‘Singled Out’: Lawsuit Claims Kaiser Permanente Denied ‘Competency Test’ Accommodation for Ex-Employee with Disability
by Erin Shaak
Yarbough v. Kaiser Permanente Georgia Region
Filed: November 3, 2020 ◆§ 1:20-cv-04484
A former Kaiser Permanente Insurance employee claims she was discriminated against based on her disability when the company required her to take a "competency test."
A former employee alleges she was discriminatorily “singled out” when she was required by Kaiser Permanente Insurance Company to take a “competency test,” and denied accommodations for such, to determine if she could keep her job after the Atlanta business learned of her disability diagnosis.
The plaintiff, who worked for Kaiser Permanente Georgia Region between October 2010 and August 2020, alleges she was required to take a “competency test” for a job she already held after she informed the defendant that she had been diagnosed with anxiety and depression, conditions protected by the Americans with Disabilities Act (ADA).
According to the suit, the defendant twice denied the plaintiff’s requests for a reasonable accommodation with regard to taking and retaking the test despite possessing knowledge of the woman’s actual, recorded or perceived disability and despite the fact that she had never been involved in any work-related incident that would give Kaiser Permanente the reasonable belief that she was unable to perform the essential functions of her job or posed a safety threat to others.
“Kaiser Permanente categorically refused to accommodate the Plaintiff’s request that she be allowed a postponement to take the test due to mental instability,” the complaint alleges. “Kaiser Permanente never followed up with Plaintiff regarding the proposed request, never offered the Plaintiff any accommodations whatsoever, and completely failed to engage in an interactive process regarding what accommodations could be provided to Plaintiff.”
According to the lawsuit, the plaintiff was diagnosed with anxiety and depression and, pursuant to a “company-wide pattern and practice,” disclosed to Kaiser Permanente in the Fall of 2018 and again in May 2019 that she suffered from the conditions. In 2019, the plaintiff was “singled out” to take a competency test that was given to Kaiser Permanente employees “even if they were already occupying and performing satisfactorily in their current positions,” the suit says.

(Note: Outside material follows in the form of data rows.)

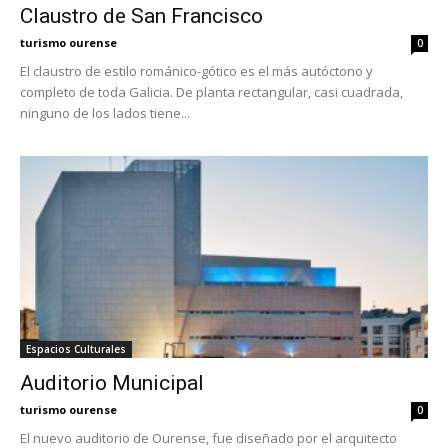
Claustro de San Francisco
turismo ourense
0
El claustro de estilo románico-gótico es el más autóctono y
completo de toda Galicia. De planta rectangular, casi cuadrada,
ninguno de los lados tiene...
Espacios Culturales
Auditorio Municipal
turismo ourense
0
El nuevo auditorio de Ourense, fue diseñado por el arquitecto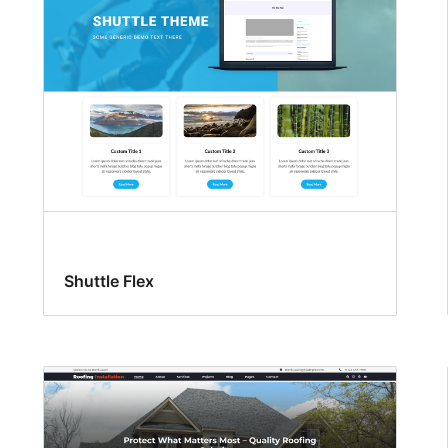
Shuttle Flex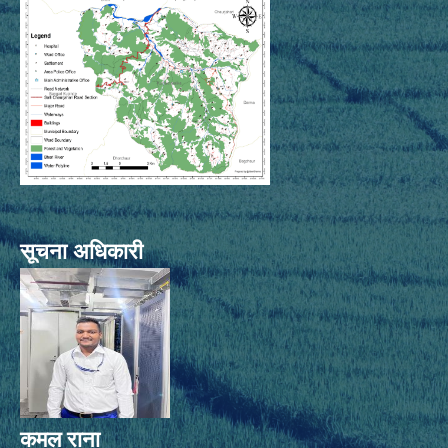
सूचना अधिकारी
कमल राना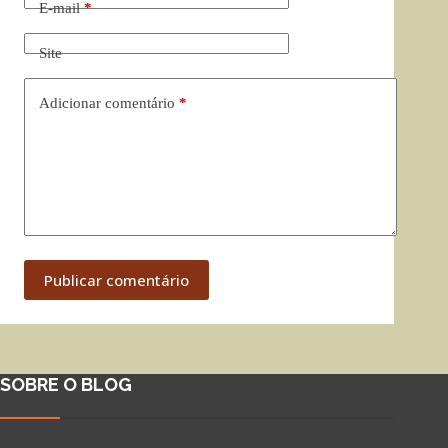
E-mail
*
Site
Adicionar comentário
*
Publicar comentário
SOBRE O BLOG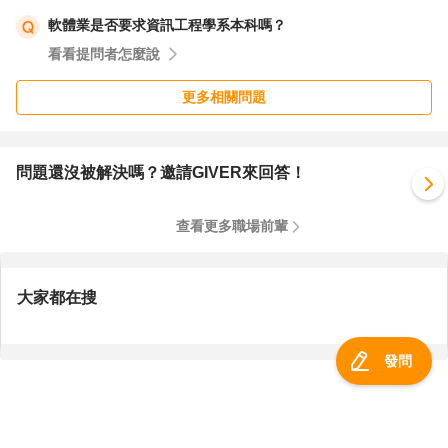
軟體業是否要求資訊工程學系本科嗎？
看看提問者怎麼說
更多相關問題
問題還沒被解決嗎？邀請GIVER來回答！
查看更多職場前輩
大家都在搜
發問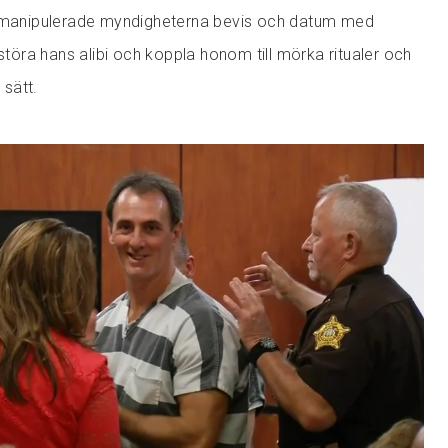
n manipulerade myndigheterna bevis och datum med
rstöra hans alibi och koppla honom till mörka ritualer och
 sätt.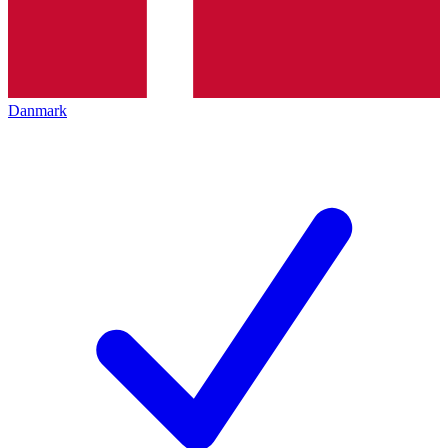
Danmark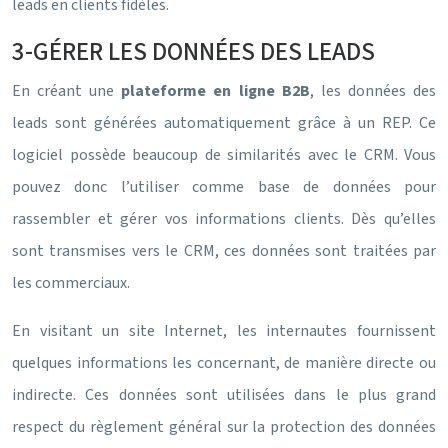
leads en clients fidèles.
3-GÉRER LES DONNÉES DES LEADS
En créant une
plateforme en ligne B2B
, les données des
leads sont générées automatiquement grâce à un REP. Ce
logiciel possède beaucoup de similarités avec le CRM. Vous
pouvez donc l’utiliser comme base de données pour
rassembler et gérer vos informations clients. Dès qu’elles
sont transmises vers le CRM, ces données sont traitées par
les commerciaux.
En visitant un site Internet, les internautes fournissent
quelques informations les concernant, de manière directe ou
indirecte. Ces données sont utilisées dans le plus grand
respect du règlement général sur la protection des données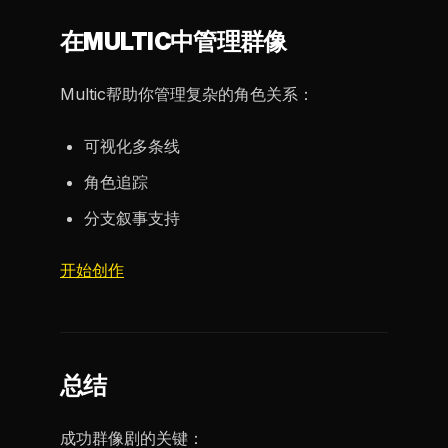
在MULTIC中管理群像
Multic帮助你管理复杂的角色关系：
可视化多条线
角色追踪
分支叙事支持
开始创作
总结
成功群像剧的关键：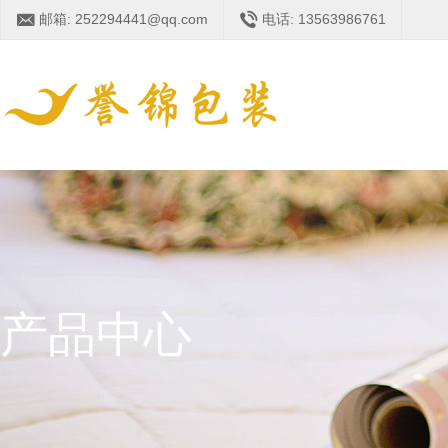
邮箱: 252294441@qq.com
电话: 13563986761
产品中心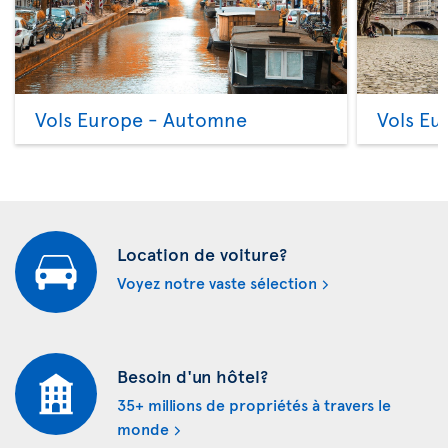
Vols Europe - Automne
Vols Eu
Location de voiture?
Voyez notre vaste sélection
Besoin d'un hôtel?
35+ millions de propriétés à travers le
monde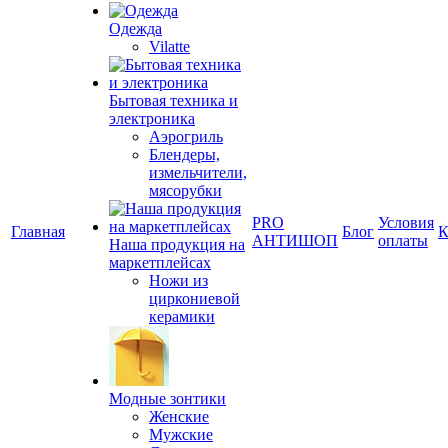
Одежда
Vilatte
Бытовая техника и
электроника
Аэрогриль
Блендеры,
измельчители,
мясорубки
PRO
Условия
Главная
Блог
К
АНТИШОП
оплаты
Наша продукция на
маркетплейсах
Ножи из
циркониевой
керамики
Модные зонтики
Женские
Мужские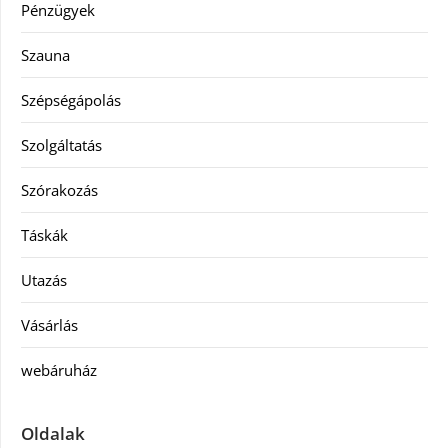
Pénzügyek
Szauna
Szépségápolás
Szolgáltatás
Szórakozás
Táskák
Utazás
Vásárlás
webáruház
Oldalak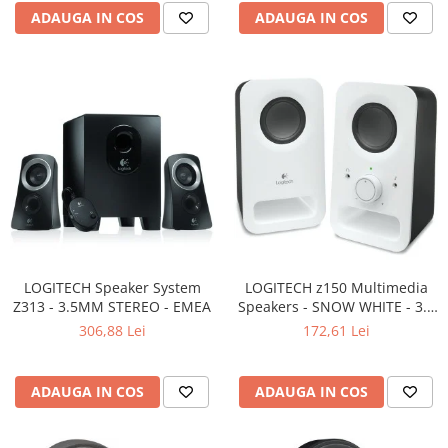
Carcase
ADAUGA IN COS
ADAUGA IN COS
Surse
Cooler
Servere & Componente
Componente Server
Servere
Software
Retelistica & Supraveghere
Printing
LOGITECH Speaker System
LOGITECH z150 Multimedia
Z313 - 3.5MM STEREO - EMEA
Speakers - SNOW WHITE - 3.5
Multifunctionale
MM - EU
306,88 Lei
172,61 Lei
Imprimante
Imprimante 3D
ADAUGA IN COS
ADAUGA IN COS
TV, Multimedia & Electronice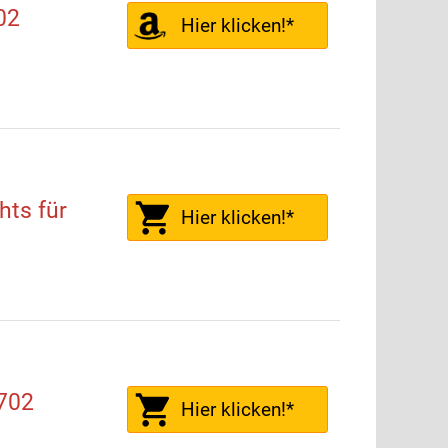
02
Hier klicken!*
hts für
Hier klicken!*
702
Hier klicken!*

In March 2019, the plaintiff requested what the lawsuit calls a reasonable accommodation for the test—i.e., a postponement until she was mentally stable enough to sit for the test—but was denied by the defendant, according to the case. Per the complaint, the plaintiff and others were told that they had failed the test despite never having received their scores.
According to the suit, the plaintiff was again required to take the competency test in August 2019 and again requested a postponement that “was denied outright.” Kaiser, the case claims, “categorically refused” to accommodate the plaintiff’s request and told her she had failed the test without providing any test scores.
The lawsuit says the plaintiff was terminated on November 8, 2019 because she “no longer met the job requirements and was not successful passing the second attempt of the competency test.” After this event, the plaintiff timely filed on April 22, 2020 a Charge of Discrimination with the Equal Employment Opportunity Commission, which issued to the woman a right to sue on August 5, the suit provides.
The lawsuit alleges Kaiser Permanente overstepped the Americans with Disabilities Act in that the company discriminated against the plaintiff on the basis of her disability, made an unlawful medical request for disclosure of the plaintiff’s diagnosis, and refused to grant the woman’s request for a reasonable accommodation.